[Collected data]

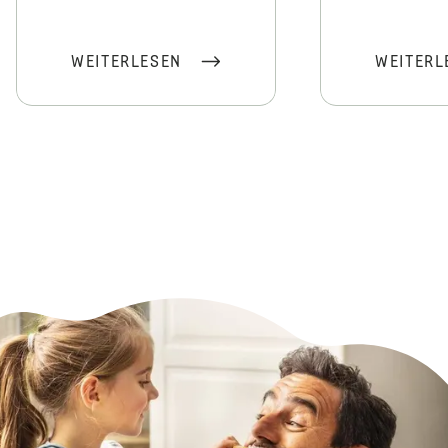
WEITERLESEN
WEITERL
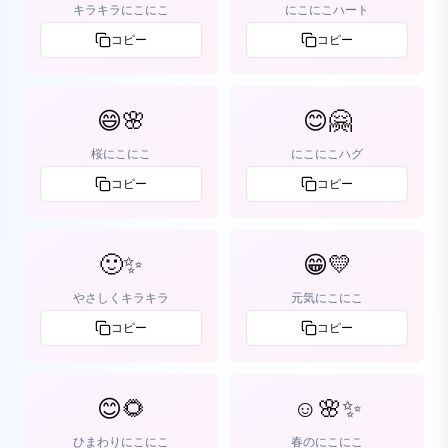
キラキラにこにこ
にこにこハート
コピー
コピー
😄🌸
😊🤗
桜にこにこ
にこにこハグ
コピー
コピー
🙂✨
😁💛
やさしくキラキラ
元気にこにこ
コピー
コピー
😊🌻
☺️🌸✨
ひまわりにこにこ
春のにこにこ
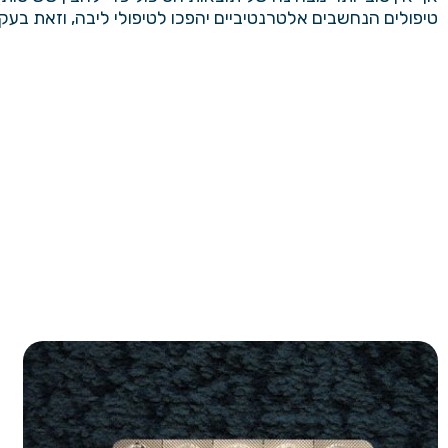
טיפולים הנחשבים אלטרנטיביים יהפכו לטיפולי ליבה, וזאת בעק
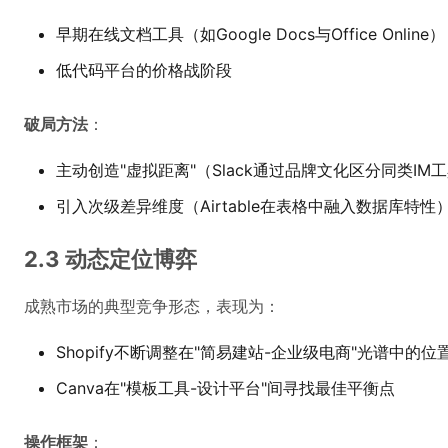
早期在线文档工具（如Google Docs与Office Online）
低代码平台的价格战阶段
破局方法
：
主动创造"虚拟距离"（Slack通过品牌文化区分同类IM
引入次级差异维度（Airtable在表格中融入数据库特性
2.3 动态定位博弈
成熟市场的典型竞争形态，表现为：
Shopify不断调整在"简易建站-企业级电商"光谱中的位
Canva在"模板工具-设计平台"间寻找最佳平衡点
操作框架
：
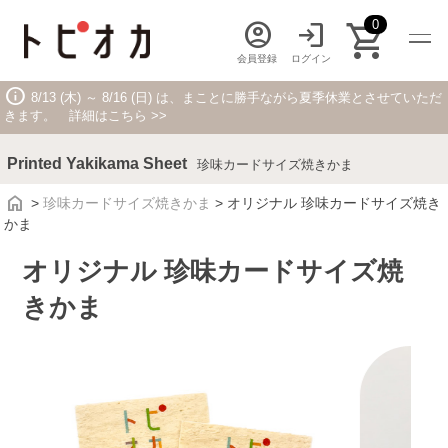
shopping_cart
0
account_circle
login
会員登録
ログイン
info
8/13 (木) ～ 8/16 (日) は、まことに勝手ながら夏季休業とさせていただ
きます。 詳細はこちら >>
JP
EN
Printed Yakikama Sheet
珍味カードサイズ焼きかま
home
>
珍味カードサイズ焼きかま
>
オリジナル 珍味カードサイズ焼き
かま
オリジナル 珍味カードサイズ焼
Category
トッピング素材 カテゴリ一覧
きかま
FOOD
フードに使えるトッピング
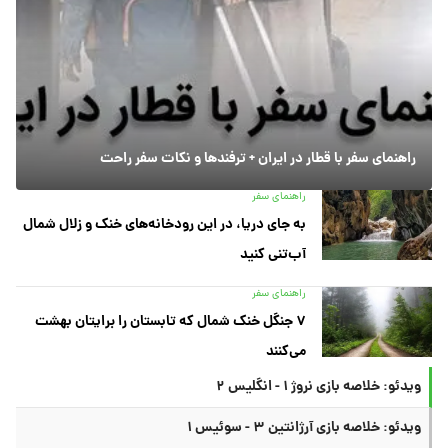
راهنمای سفر با قطار در ایران + ترفندها و نکات سفر راحت
راهنمای سفر
به جای دریا، در این رودخانه‌های خنک و زلال شمال
آب‌تنی کنید
راهنمای سفر
۷ جنگل خنک شمال که تابستان را برایتان بهشت
می‌کنند
ویدئو: خلاصه بازی نروژ ۱ - انگلیس ۲
ویدئو: خلاصه بازی آرژانتین ۳ - سوئیس ۱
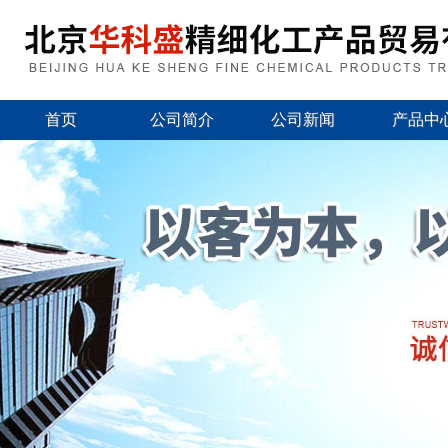
首页
公司简介
公司新闻
产品中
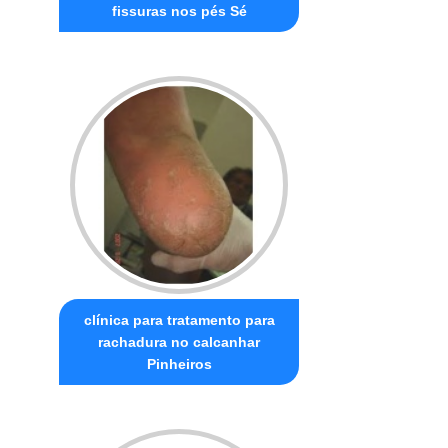
fissuras nos pés Sé
clínica para tratamento para
rachadura no calcanhar
Pinheiros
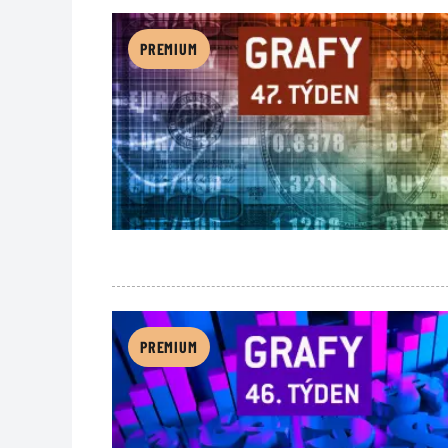
PREMIUM
PREMIUM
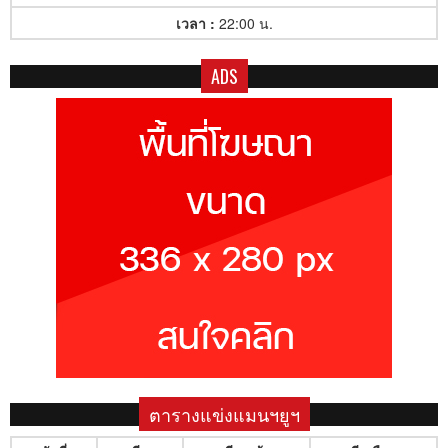
เวลา :
22:00 น.
ADS
ตารางแข่งแมนฯยูฯ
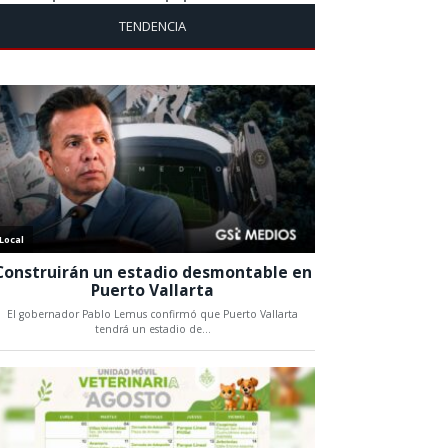
TENDENCIA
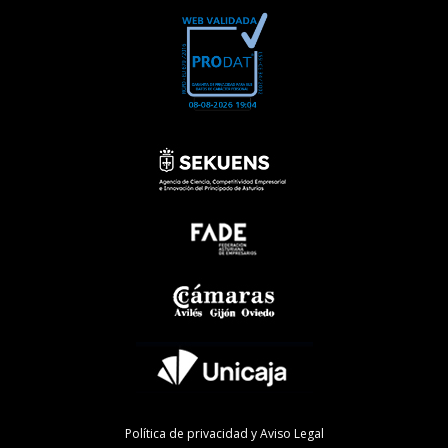
Política de privacidad y Aviso Legal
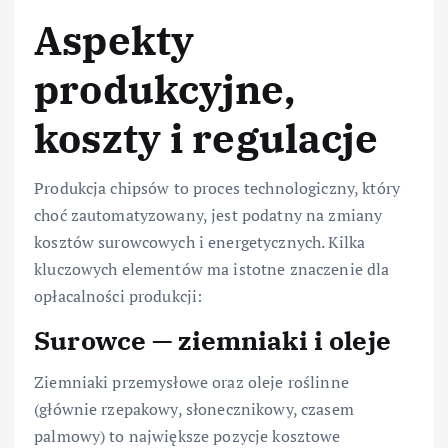
Aspekty
produkcyjne,
koszty i regulacje
Produkcja chipsów to proces technologiczny, który
choć zautomatyzowany, jest podatny na zmiany
kosztów surowcowych i energetycznych. Kilka
kluczowych elementów ma istotne znaczenie dla
opłacalności produkcji:
Surowce — ziemniaki i oleje
Ziemniaki przemysłowe oraz oleje roślinne
(głównie rzepakowy, słonecznikowy, czasem
palmowy) to największe pozycje kosztowe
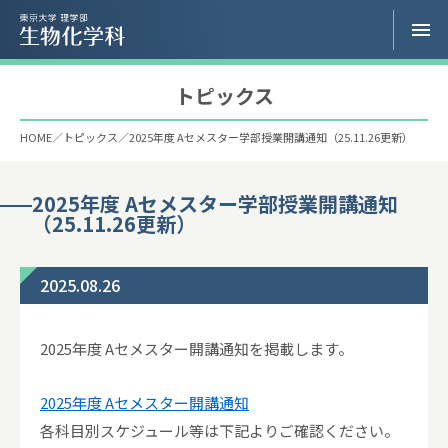
トピックス
HOME
トピックス
2025年度 Aセメスター学部授業開講通知（25.11.26更新）
2025年度 Aセメスター学部授業開講通知
（25.11.26更新）
2025.08.26
2025年度 Aセメスター開講通知を掲載します。
2025年度 Aセメスター開講通知
各科目別スケジュール等は下記よりご確認ください。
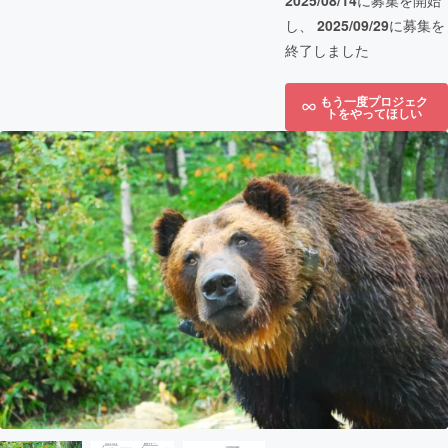
2025/08/14
に募集を開始
し、
2025/09/29
に募集を
終了しました
もう一度プロジェク
トをやってほしい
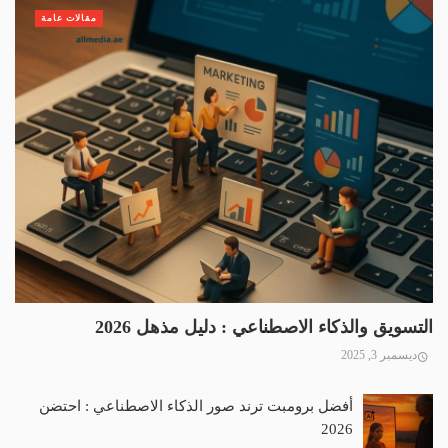
مقالات عامة
التسويق والذكاء الاصطناعي : دليل مذهل 2026
ديسمبر 3, 2025
أفضل برومبت ترند صور الذكاء الاصطناعي : احتضن
2026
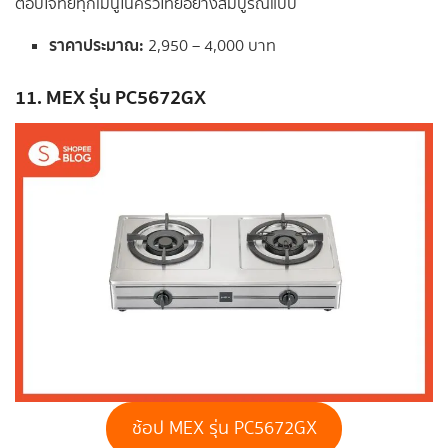
ตอบโจทย์ทุกเมนูในครัวไทยอย่างสมบูรณ์แบบ
ราคาประมาณ:
2,950 – 4,000 บาท
11. MEX รุ่น PC5672GX
ช้อป MEX รุ่น PC5672GX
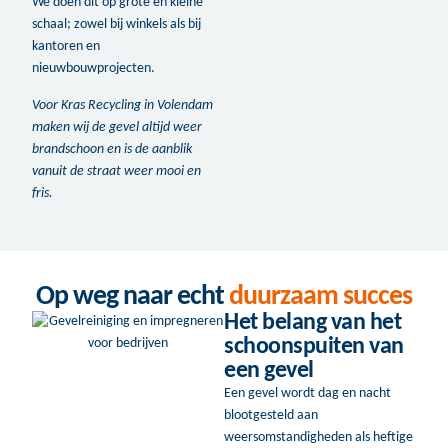
We doen dit op grote en kleine
schaal; zowel bij winkels als bij
kantoren en
nieuwbouwprojecten.
Voor Kras Recycling in Volendam
maken wij de gevel altijd weer
brandschoon en is de aanblik
vanuit de straat weer mooi en
fris.
Op weg naar echt
duurzaam succes
Het belang van het
schoonspuiten van
een gevel
Een gevel wordt dag en nacht
blootgesteld aan
weersomstandigheden als heftige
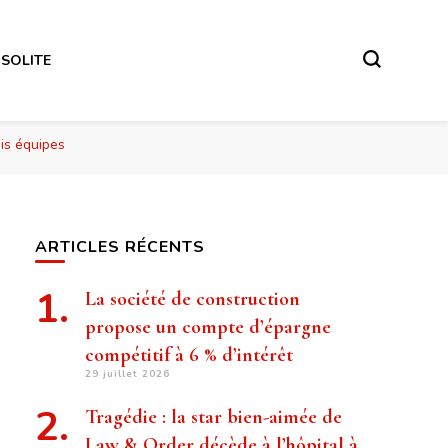
NSOLITE
is équipes
ARTICLES RÉCENTS
La société de construction
propose un compte d’épargne
compétitif à 6 % d’intérêt
29 juillet 2026
Tragédie : la star bien-aimée de
Law & Order décède à l’hôpital à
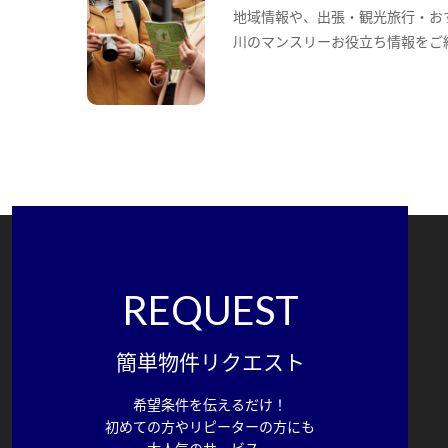
地域情報や、出張・観光旅行・お
川のマンスリーお役立ち情報をご
REQUEST
簡単物件リクエスト
希望条件を伝えるだけ！
初めての方やリピーターの方にも
大人気のサービス。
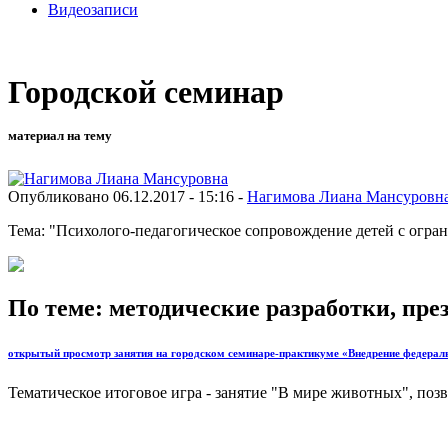
Видеозаписи
Городской семинар
материал на тему
Опубликовано 06.12.2017 - 15:16 -
Нагимова Лиана Мансуровн
Тема: "Психолого-педагогическое сопровождение детей с огр
По теме: методические разработки, пр
открытый просмотр занятия на городском семинаре-практикуме «Внедрение федерал
Тематическое итоговое игра - занятие "В мире животных", п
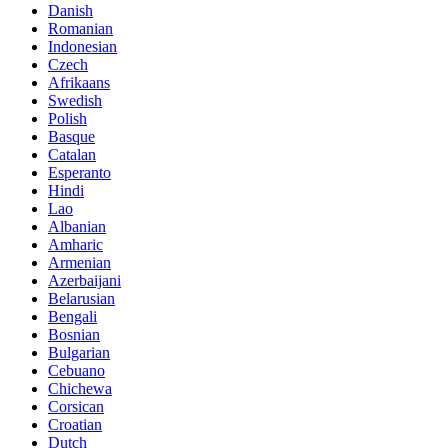
Danish
Romanian
Indonesian
Czech
Afrikaans
Swedish
Polish
Basque
Catalan
Esperanto
Hindi
Lao
Albanian
Amharic
Armenian
Azerbaijani
Belarusian
Bengali
Bosnian
Bulgarian
Cebuano
Chichewa
Corsican
Croatian
Dutch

### Goal of the exercise
Before copying the data, remove the pictures. Then repeat the rest exactly.

### Expected answer
WEITERLESEN
WEITERL
キラキラにこにこ
にこにこハート
コピー
コピー
😄🌸
😊🤗
桜にこにこ
にこにこハグ
コピー
コピー
🙂✨
😁💛
やさしくキラキラ
元気にこにこ
コピー
コピー
😊🌻
☺️🌸✨
ひまわりにこにこ
春のにこにこ
טיפולים הנחשבים אלטרנטיביים יהפכו לטיפולי ליבה, וזאת בעק
早期在线文档工具（如Google Docs与Office Online）
低代码平台的价格战阶段
破局方法
：
主动创造"虚拟距离"（Slack通过品牌文化区分同类IM
引入次级差异维度（Airtable在表格中融入数据库特性
2.3 动态定位博弈
成熟市场的典型竞争形态，表现为：
Shopify不断调整在"简易建站-企业级电商"光谱中的位
Canva在"模板工具-设计平台"间寻找最佳平衡点
操作框架
：
shopping_cart
0
account_circle
login
会員登録
ログイン
info
8/13 (木) ～ 8/16 (日) は、まことに勝手ながら夏季休業とさせていただ
きます。 詳細はこちら >>
JP
EN
Printed Yakikama Sheet
珍味カードサイズ焼きかま
home
>
珍味カードサイズ焼きかま
>
オリジナル 珍味カードサイズ焼き
かま
オリジナル 珍味カードサイズ焼
Category
トッピング素材 カテゴリ一覧
きかま
FOOD
フードに使えるトッピング
راهنمای سفر با قطار در ایران + ترفندها و نکات سفر راحت
راهنمای سفر
به جای دریا، در این رودخانه‌های خنک و زلال شمال
آب‌تنی کنید
راهنمای سفر
۷ جنگل خنک شمال که تابستان را برایتان بهشت
می‌کنند
ویدئو: خلاصه بازی نروژ ۱ - انگلیس ۲
ویدئو: خلاصه بازی آرژانتین ۳ - سوئیس ۱
首页
公司简介
公司新闻
产品中
fissuras nos pés Sé
clínica para tratamento para
rachadura no calcanhar
Pinheiros
PREMIUM
PREMIUM
เวลา :
22:00 น.
ADS
ตารางแข่งแมนฯยูฯ
TENDENCIA
Política de privacidad y Aviso Legal
Aspekty
produkcyjne,
koszty i regulacje
Produkcja chipsów to proces technologiczny, który
choć zautomatyzowany, jest podatny na zmiany
kosztów surowcowych i energetycznych. Kilka
kluczowych elementów ma istotne znaczenie dla
opłacalności produkcji:
Surowce — ziemniaki i oleje
Ziemniaki przemysłowe oraz oleje roślinne
(głównie rzepakowy, słonecznikowy, czasem
palmowy) to największe pozycje kosztowe
トピックス
HOME
トピックス
2025年度 Aセメスター学部授業開講通知（25.11.26更新）
2025年度 Aセメスター学部授業開講通知
（25.11.26更新）
2025.08.26
2025年度 Aセメスター開講通知を掲載します。
2025年度 Aセメスター開講通知
各科目別スケジュール等は下記よりご確認ください。
2025/08/14
に募集を開始
し、
2025/09/29
に募集を
終了しました
もう一度プロジェク
トをやってほしい
مقالات عامة
التسويق والذكاء الاصطناعي : دليل مذهل 2026
ديسمبر 3, 2025
أفضل برومبت ترند صور الذكاء الاصطناعي : احتضن
2026
ตอบโจทย์ทุกเมนูในครัวไทยอย่างสมบูรณ์แบบ
ราคาประมาณ:
2,950 – 4,000 บาท
11. MEX รุ่น PC5672GX
ช้อป MEX รุ่น PC5672GX
We doen dit op grote en kleine
schaal; zowel bij winkels als bij
kantoren en
nieuwbouwprojecten.
Voor Kras Recycling in Volendam
maken wij de gevel altijd weer
brandschoon en is de aanblik
vanuit de straat weer mooi en
fris.
Op weg naar echt
duurzaam succes
Het belang van het
schoonspuiten van
een gevel
Een gevel wordt dag en nacht
blootgesteld aan
weersomstandigheden als heftige
NSOLITE
is équipes
ARTICLES RÉCENTS
La société de construction
propose un compte d’épargne
compétitif à 6 % d’intérêt
29 juillet 2026
Tragédie : la star bien-aimée de
Law & Order décède à l’hôpital à
地域情報や、出張・観光旅行・お
川のマンスリーお役立ち情報をご
REQUEST
簡単物件リクエスト
希望条件を伝えるだけ！
初めての方やリピーターの方にも
大人気のサービス。
Видеозаписи
Городской семинар
материал на тему
Опубликовано 06.12.2017 - 15:16 -
Нагимова Лиана Мансуровн
Тема: "Психолого-педагогическое сопровождение детей с огр
По теме: методические разработки, пр
открытый просмотр занятия на городском семинаре-практикуме «Внедрение федерал
Тематическое итоговое игра - занятие "В мире животных", п
Danish
Romanian
Indonesian
Czech
Afrikaans
Swedish
Polish
Basque
Catalan
Esperanto
Hindi
Lao
Albanian
Amharic
Armenian
Azerbaijani
Belarusian
Bengali
Bosnian
Bulgarian
Cebuano
Chichewa
Corsican
Croatian
Dutch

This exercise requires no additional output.